Pardon my lack of knowledge about Pyro, but can we build Bayesian Non-parametric models using Pyro (similar to probability/Fitting_DPMM_Using_pSGLD.ipynb at main · tensorflow/probability · GitHub)?

Any leads on this would be highly appreciated.

Thanks,

eb8680_2 · October 17, 2019, 9:57pm

Hi, the model in your linked example is a truncated approximation to a Dirichlet process mixture model, which is what people tend to do in practice. You should be able to port the model in the notebook to Pyro fairly easily, since the distributions have counterparts with very similar APIs in Pyro and torch.distributions. See the Gaussian mixture model tutorial for a guide to building mixture models in Pyro using Pyro’s discrete variable enumeration machinery.

Note that you would need to use Pyro’s NUTS MCMC implementation or variational inference unless you also want to implement the algorithm (SGLD) used in the example.

shashankg7 · October 18, 2019, 6:45am

Thanks @eb8680_2 for your prompt reply.

I will read-up the tutorials you have mentioned and will try to port that example into pyro.

A follow-up question, are there any examples of BNP models (Dirichlet process based) in pyro?

shashankg7 · October 18, 2019, 10:58am

Also, is there any plans on adding SGLD in Pyro?

If not, I would like to contribute towards it.

Please let me know how to get started, where to start looking etc.

Thanks

eb8680_2 · October 18, 2019, 6:28pm

Are there any examples of BNP models (Dirichlet process based) in pyro?

You can see a bunch of examples and tutorials on our website: Getting Started With Pyro: Tutorials, How-to Guides and Examples — Pyro Tutorials 1.8.6 documentation. There are no Dirichlet process examples (yet - see issue), but the Gaussian mixture model tutorial I linked to above is very similar to a truncated Dirichlet process mixture model, and you should be able to port the model in the TFP notebook almost line for line to Pyro.

If you decide to port that example and make some progress, feel free to open a PR and ask for help or code review.
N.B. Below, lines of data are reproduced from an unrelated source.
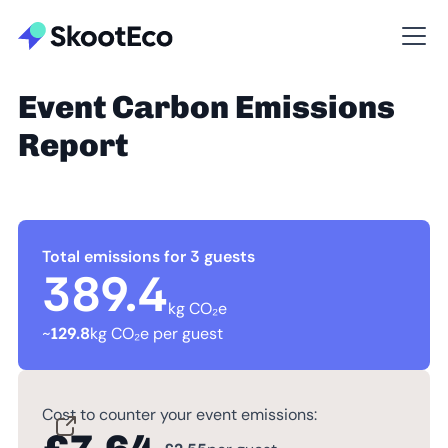
Event Carbon Emissions
Report
Total emissions for 3 guests
389.4
kg CO₂e
~
129.8
kg CO₂e per guest
Cost to counter your event emissions:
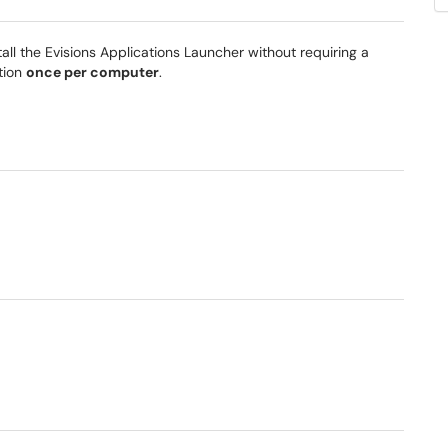
tall the Evisions Applications Launcher without requiring a
ation
once per computer
.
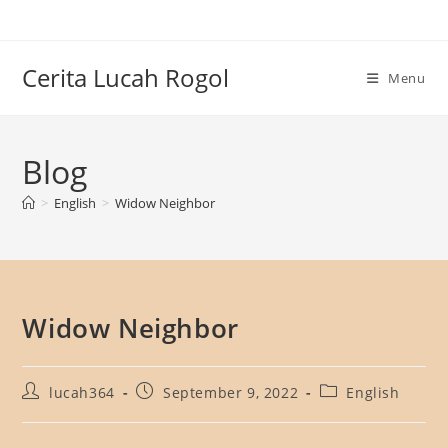
Skip
to
content
Cerita Lucah Rogol
Menu
Blog
>
English
>
Widow Neighbor
Widow Neighbor
Post
Post
Post
lucah364
September 9, 2022
English
author:
published:
category:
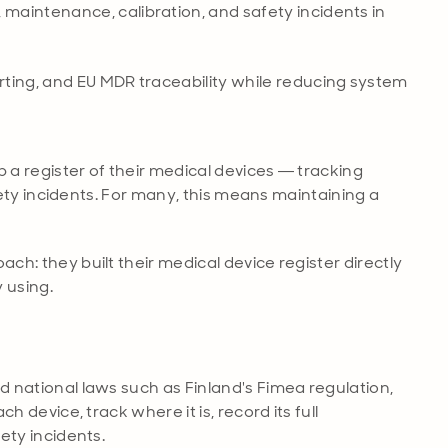
maintenance, calibration, and safety incidents in
rting, and EU MDR traceability while reducing system
 a register of their medical devices — tracking
fety incidents. For many, this means maintaining a
h: they built their medical device register directly
 using.
 national laws such as Finland's Fimea regulation,
 device, track where it is, record its full
ety incidents.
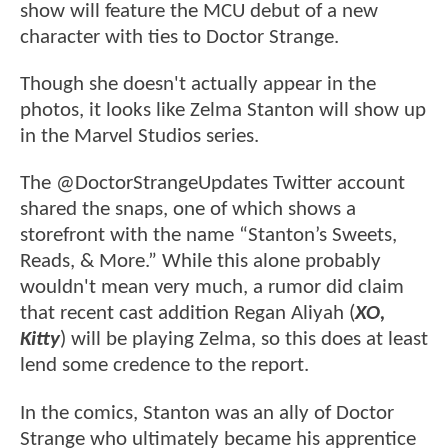
show will feature the MCU debut of a new
character with ties to Doctor Strange.
Though she doesn't actually appear in the
photos, it looks like Zelma Stanton will show up
in the Marvel Studios series.
The @DoctorStrangeUpdates Twitter account
shared the snaps, one of which shows a
storefront with the name “Stanton’s Sweets,
Reads, & More.” While this alone probably
wouldn't mean very much, a rumor did claim
that recent cast addition Regan Aliyah (
XO,
Kitty
) will be playing Zelma, so this does at least
lend some credence to the report.
In the comics, Stanton was an ally of Doctor
Strange who ultimately became his apprentice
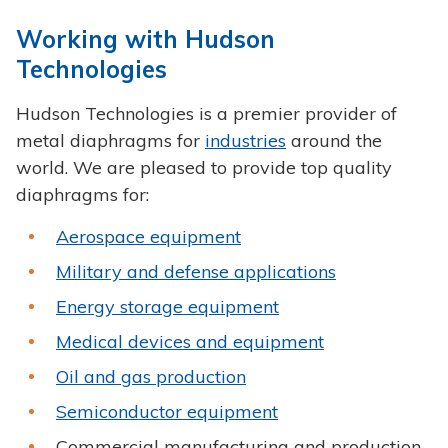
Working with Hudson
Technologies
Hudson Technologies is a premier provider of
metal diaphragms for
industries
around the
world. We are pleased to provide top quality
diaphragms for:
Aerospace equipment
Military and defense applications
Energy storage equipment
Medical devices and equipment
Oil and gas production
Semiconductor equipment
Commercial manufacturing and production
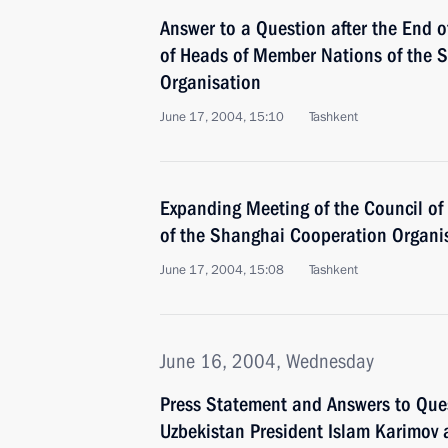
Answer to a Question after the End o
of Heads of Member Nations of the 
Organisation
June 17, 2004, 15:10
Tashkent
Expanding Meeting of the Council o
of the Shanghai Cooperation Organi
June 17, 2004, 15:08
Tashkent
June 16, 2004, Wednesday
Press Statement and Answers to Que
Uzbekistan President Islam Karimov 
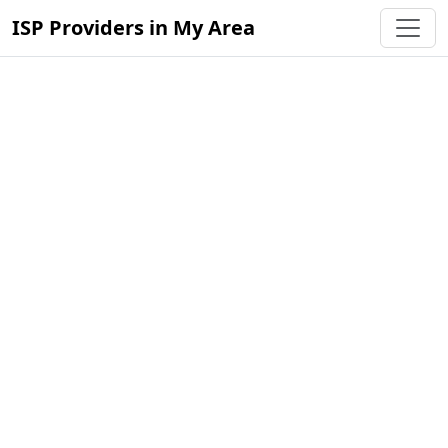
ISP Providers in My Area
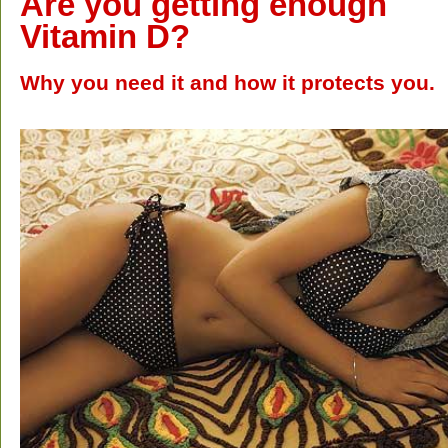
Are you getting enough
Vitamin D?
Why you need it and how it protects you.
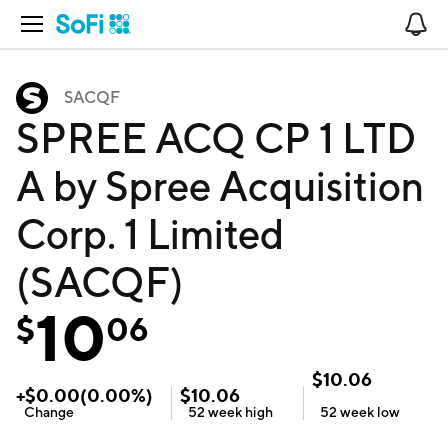
Open Navigation
No
SACQF
SPREE ACQ CP 1 LTD
A by Spree Acquisition
Corp. 1 Limited
(SACQF)
10
$
06
$
10.06
+
$
0.00
(
0.00
%)
$
10.06
Change
52 week
high
52 week
low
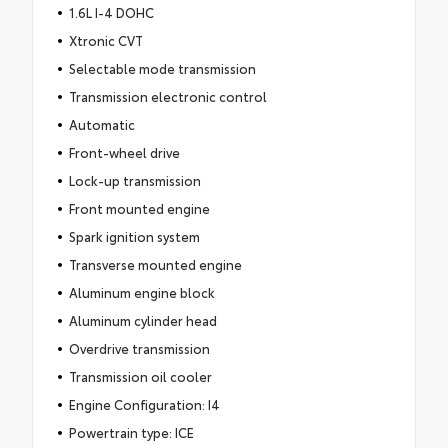
1.6L I-4 DOHC
Xtronic CVT
Selectable mode transmission
Transmission electronic control
Automatic
Front-wheel drive
Lock-up transmission
Front mounted engine
Spark ignition system
Transverse mounted engine
Aluminum engine block
Aluminum cylinder head
Overdrive transmission
Transmission oil cooler
Engine Configuration: I4
Powertrain type: ICE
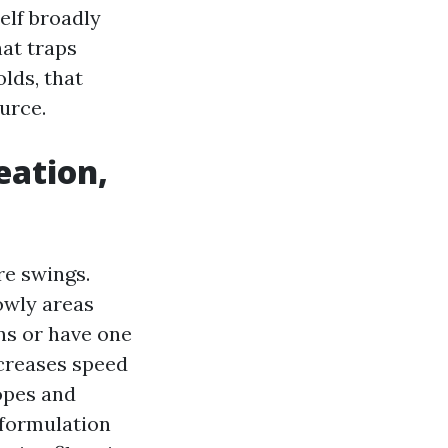
self broadly
hat traps
lds, that
urce.
eation,
re swings.
owly areas
ns or have one
ncreases speed
lopes and
 formulation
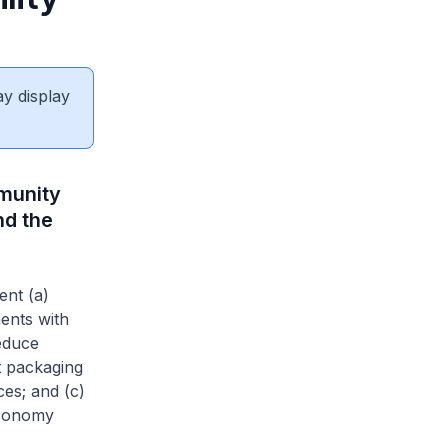
ay display
munity
nd the
ent (a)
ents with
educe
t packaging
es; and (c)
economy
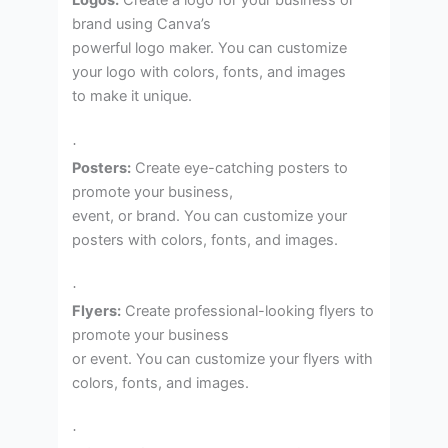
Logos:
Create a logo for your business or
brand using Canva’s
powerful logo maker. You can customize
your logo with colors, fonts, and images
to make it unique.
·
Posters:
Create eye-catching posters to
promote your business,
event, or brand. You can customize your
posters with colors, fonts, and images.
·
Flyers:
Create professional-looking flyers to
promote your business
or event. You can customize your flyers with
colors, fonts, and images.
·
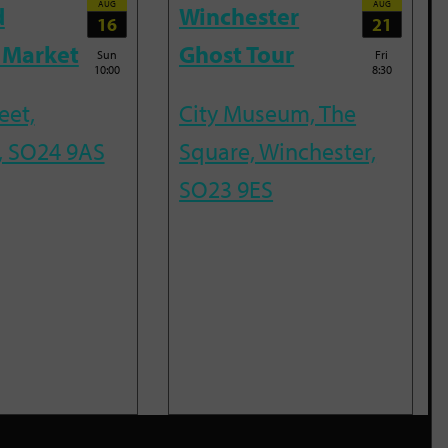
AUG
AUG
d
Winchester
16
21
 Market
Ghost Tour
Sun
Fri
10:00
8:30
eet,
City Museum, The
, SO24 9AS
Square, Winchester,
SO23 9ES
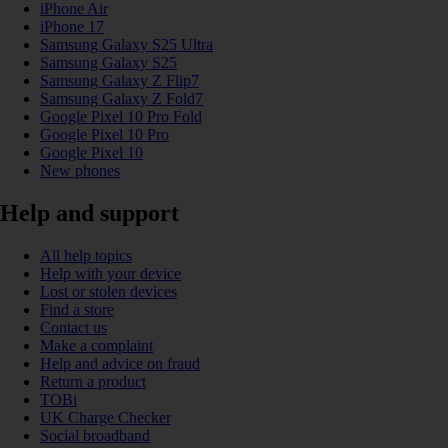
iPhone Air
iPhone 17
Samsung Galaxy S25 Ultra
Samsung Galaxy S25
Samsung Galaxy Z Flip7
Samsung Galaxy Z Fold7
Google Pixel 10 Pro Fold
Google Pixel 10 Pro
Google Pixel 10
New phones
Help and support
All help topics
Help with your device
Lost or stolen devices
Find a store
Contact us
Make a complaint
Help and advice on fraud
Return a product
TOBi
UK Charge Checker
Social broadband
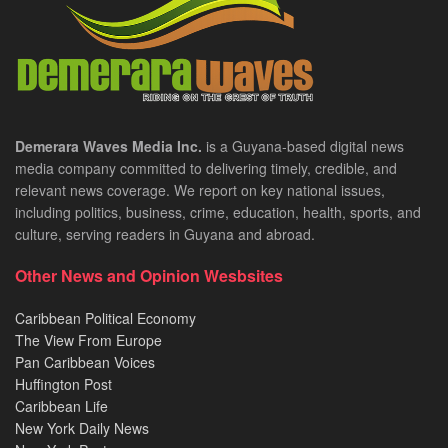
Demerara Waves Media Inc.
is a Guyana-based digital news
media company committed to delivering timely, credible, and
relevant news coverage. We report on key national issues,
including politics, business, crime, education, health, sports, and
culture, serving readers in Guyana and abroad.
Other News and Opinion Wesbsites
Caribbean Political Economy
The View From Europe
Pan Caribbean Voices
Huffington Post
Caribbean Life
New York Daily News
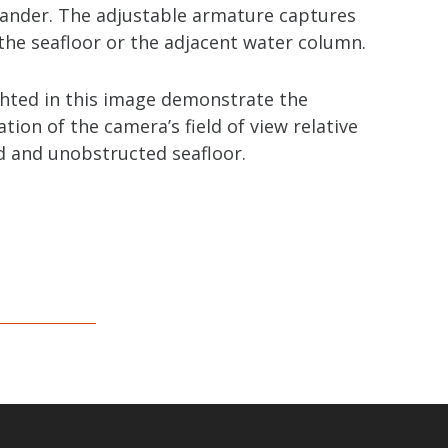
 lander. The adjustable armature captures
the seafloor or the adjacent water column.
ghted in this image demonstrate the
ion of the camera’s field of view relative
d and unobstructed seafloor.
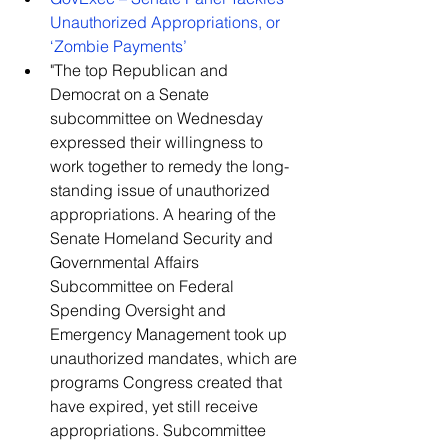
Unauthorized Appropriations, or 
‘Zombie Payments’
"The top Republican and 
Democrat on a Senate 
subcommittee on Wednesday 
expressed their willingness to 
work together to remedy the long-
standing issue of unauthorized 
appropriations. A hearing of the 
Senate Homeland Security and 
Governmental Affairs 
Subcommittee on Federal 
Spending Oversight and 
Emergency Management took up 
unauthorized mandates, which are 
programs Congress created that 
have expired, yet still receive 
appropriations. Subcommittee 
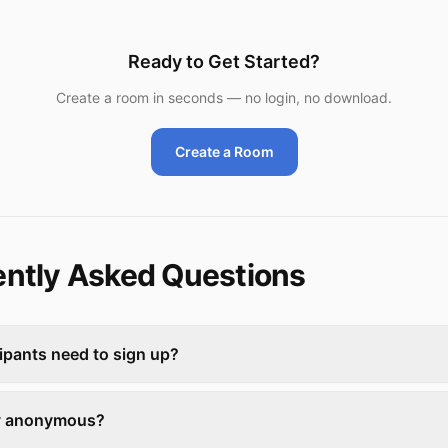
Ready to Get Started?
Create a room in seconds — no login, no download.
Create a Room
ntly Asked Questions
ipants need to sign up?
lly anonymous?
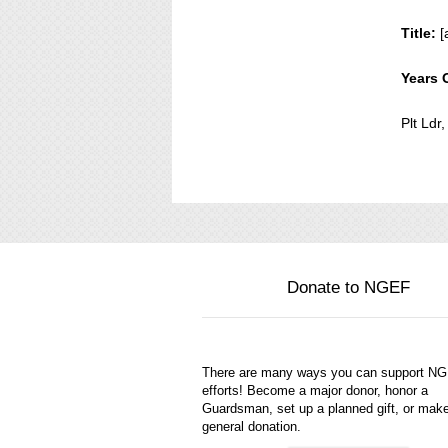
Title:
[
Years 
Plt Ld
Donate to NGEF
There are many ways you can support N
efforts! Become a major donor, honor a
Guardsman, set up a planned gift, or mak
general donation.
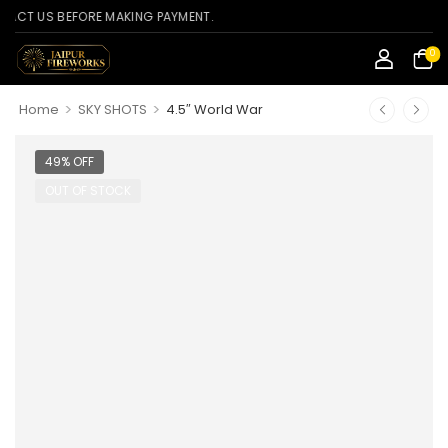
US BEFORE MAKING PAYMENT.
0
>
>
Home
SKY SHOTS
4.5″ World War
49% OFF
OUT OF STOCK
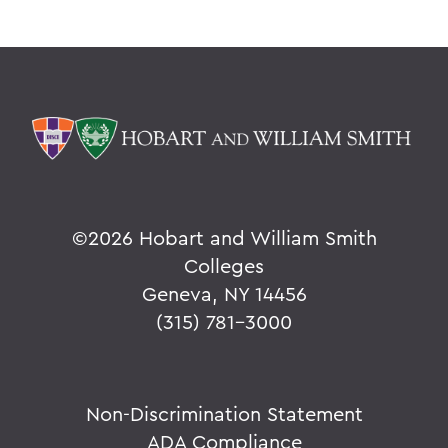
©
2026 Hobart and William Smith
Colleges
Geneva, NY 14456
(315) 781-3000
Non-Discrimination Statement
ADA Compliance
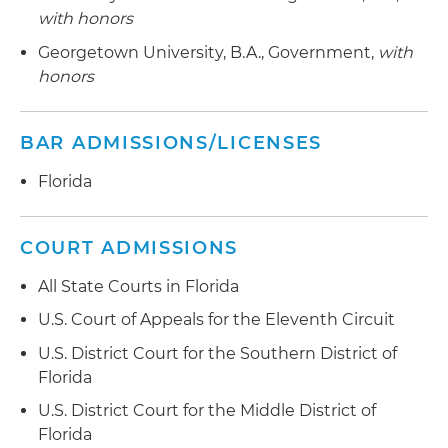
with honors
Georgetown University, B.A., Government,
with
honors
BAR ADMISSIONS/LICENSES
Florida
COURT ADMISSIONS
All State Courts in Florida
U.S. Court of Appeals for the Eleventh Circuit
U.S. District Court for the Southern District of
Florida
U.S. District Court for the Middle District of
Florida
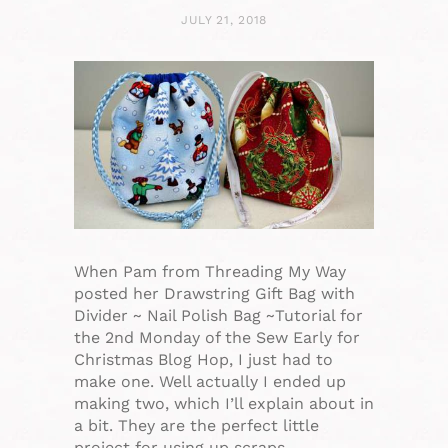
JULY 21, 2018
When Pam from Threading My Way
posted her Drawstring Gift Bag with
Divider ~ Nail Polish Bag ~Tutorial for
the 2nd Monday of the Sew Early for
Christmas Blog Hop, I just had to
make one. Well actually I ended up
making two, which I’ll explain about in
a bit. They are the perfect little
project for using up scraps…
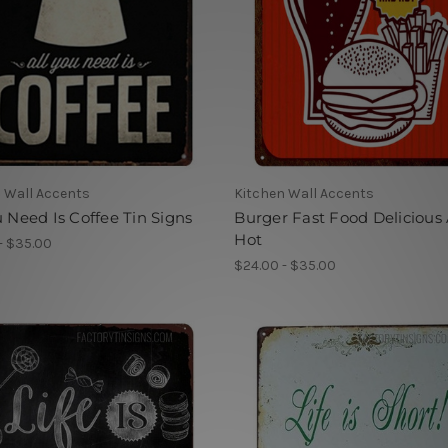
 Wall Accents
Kitchen Wall Accents
u Need Is Coffee Tin Signs
Burger Fast Food Delicious
Hot
- $35.00
$24.00 - $35.00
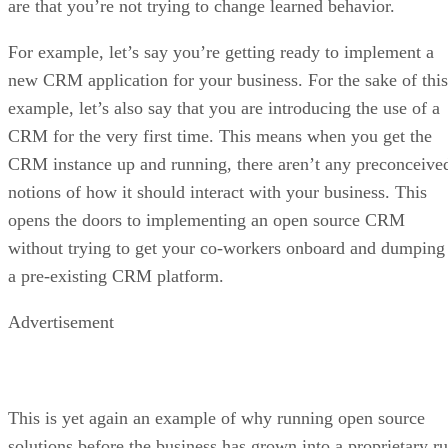
are that you’re not trying to change learned behavior.
For example, let’s say you’re getting ready to implement a
new CRM application for your business. For the sake of this
example, let’s also say that you are introducing the use of a
CRM for the very first time. This means when you get the
CRM instance up and running, there aren’t any preconceive
notions of how it should interact with your business. This
opens the doors to implementing an open source CRM
without trying to get your co-workers onboard and dumping
a pre-existing CRM platform.
Advertisement
This is yet again an example of why running open source
solutions before the business has grown into a proprietary ru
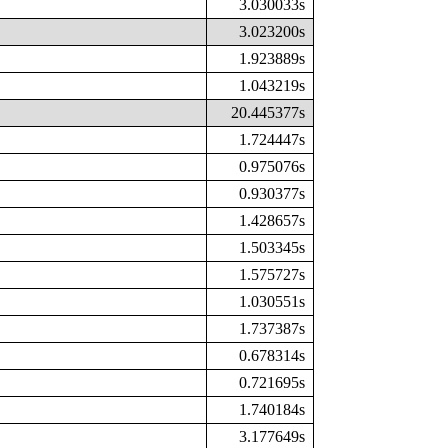
3.030033s
3.023200s
1.923889s
1.043219s
20.445377s
1.724447s
0.975076s
0.930377s
1.428657s
1.503345s
1.575727s
1.030551s
1.737387s
0.678314s
0.721695s
1.740184s
3.177649s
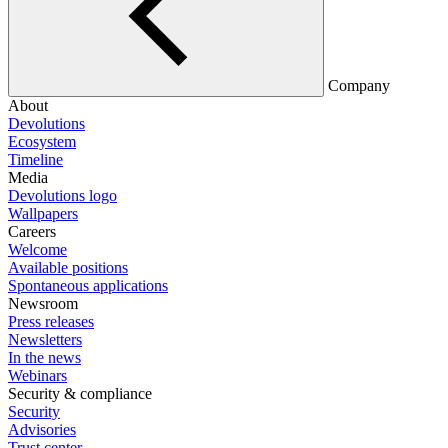
Company
About
Devolutions
Ecosystem
Timeline
Media
Devolutions logo
Wallpapers
Careers
Welcome
Available positions
Spontaneous applications
Newsroom
Press releases
Newsletters
In the news
Webinars
Security & compliance
Security
Advisories
Trust center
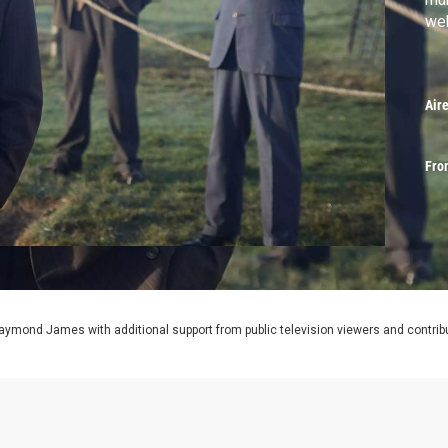
web
Air
Fro
aymond James with additional support from public television viewers and contrib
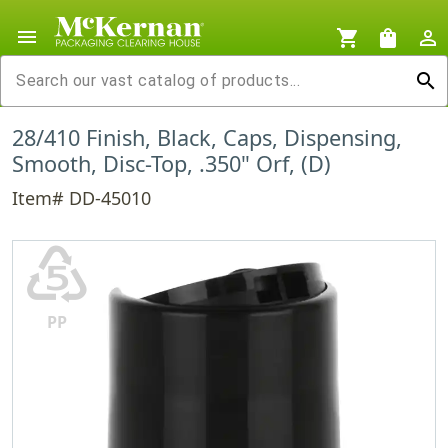
menu
shopping_cart
shopping_bag
person_outline
search
28/410 Finish, Black, Caps, Dispensing,
Smooth, Disc-Top, .350" Orf, (D)
Item# DD-45010
♷
PP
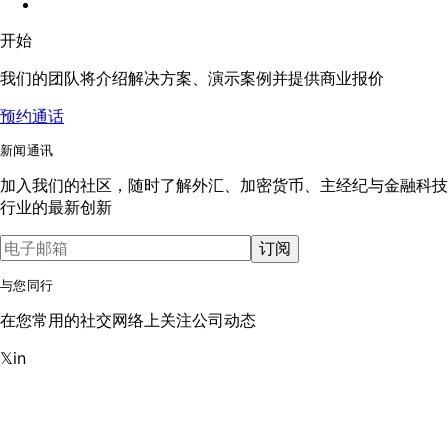
开始
我们的团队将介绍解决方案、演示案例并提供商业报价
预约通话
新闻通讯
加入我们的社区，随时了解外汇、加密货币、主经纪与金融科技
行业的最新创新
订阅
与您同行
在您常用的社交网络上关注公司动态
𝕏
in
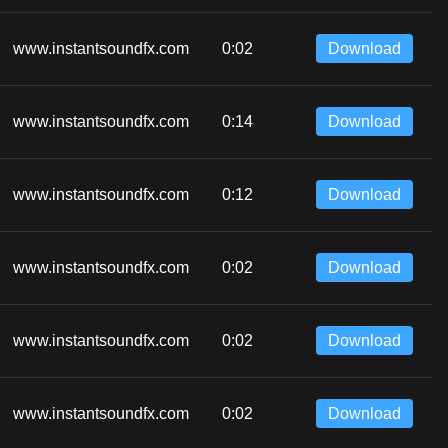
www.instantsoundfx.com
0:02
Download
www.instantsoundfx.com
0:14
Download
www.instantsoundfx.com
0:12
Download
www.instantsoundfx.com
0:02
Download
www.instantsoundfx.com
0:02
Download
www.instantsoundfx.com
0:02
Download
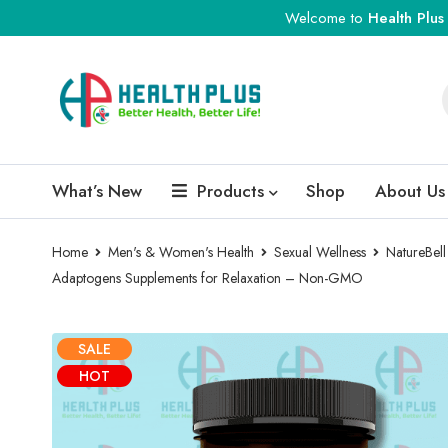
Welcome to
Health Plus
What’s New
Products
Shop
About Us
Home
Men's & Women's Health
Sexual Wellness
NatureBell
Adaptogens Supplements for Relaxation – Non-GMO
SALE
HOT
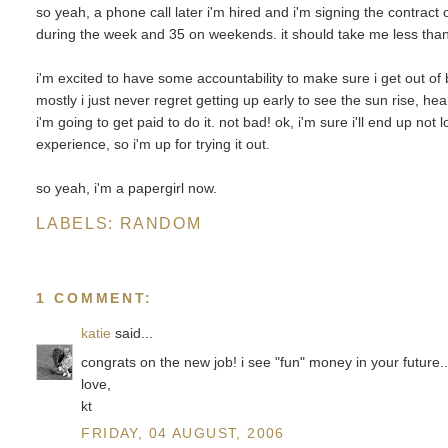
so yeah, a phone call later i'm hired and i'm signing the contract
during the week and 35 on weekends. it should take me less than
i'm excited to have some accountability to make sure i get out of 
mostly i just never regret getting up early to see the sun rise, h
i'm going to get paid to do it. not bad! ok, i'm sure i'll end up not l
experience, so i'm up for trying it out.
so yeah, i'm a papergirl now.
LABELS:
RANDOM
1 COMMENT:
katie
said...
congrats on the new job! i see "fun" money in your future..
love,
kt
FRIDAY, 04 AUGUST, 2006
is there any plans on adding SGLD in Pyro?

Not currently, no; see this issue for some discussion about SGLD’s poor performance in practice. If you’re interested in adding it you could start with the implementation here which was linked to in that issue. I believe the Pyro interface you would need to implement is MCMCKernel, in particular the sample method. See the HMC kernel’s sample method for a reference MCMC kernel implementation.

@neerajprad thinking about this it seems like we could use a tutorial on implementing new MCMC kernels. I’ll open a GitHub issue.

shashankg7 · October 19, 2019, 11:47am

Thanks.

I will try to port the TFP DPMM example to pyro and will open a PR.

shashankg7 · October 20, 2019, 12:20pm

@eb8680_2, a slightly off-topic question.

Could you please recommend some introductory material on learning Dirichlet process along with its inference equations. Most of the text I found use slightly advanced maths, which is hard to grasp.

eb8680_2 · October 20, 2019, 9:06pm

Could you please recommend some introductory material on learning Dirichlet process along with its inference equations. Most of the text I found use slightly advanced maths, which is hard to grasp.

I think the truncation-based approach in the TFP example is probably the most accessible introduction, and the right way to work with such models in practice. Most of the advanced math you see is about extending mean-field coordinate ascent variational inference or collapsed Gibbs sampling to the infinite mixture component case, but as long as you truncate and marginalize over mixture assignments as in the TFP example or Pyro’s mixture model example you can just use any off-the-shelf MCMC or variational inference algorithm and infer the number of clusters by counting unique cluster assignments under the posterior as in the TFP example.

Unless you think the upper limit on the possible number of clusters in your data could be very large, approaching the number of datapoints, inference in the nonparametric version is only really interesting academically. If you’re still specifically interested in that version, this tutorial paper seems like a reasonable introduction to Bayesian nonparametric models in general, with lots of links in section 4 to papers on different inference approaches.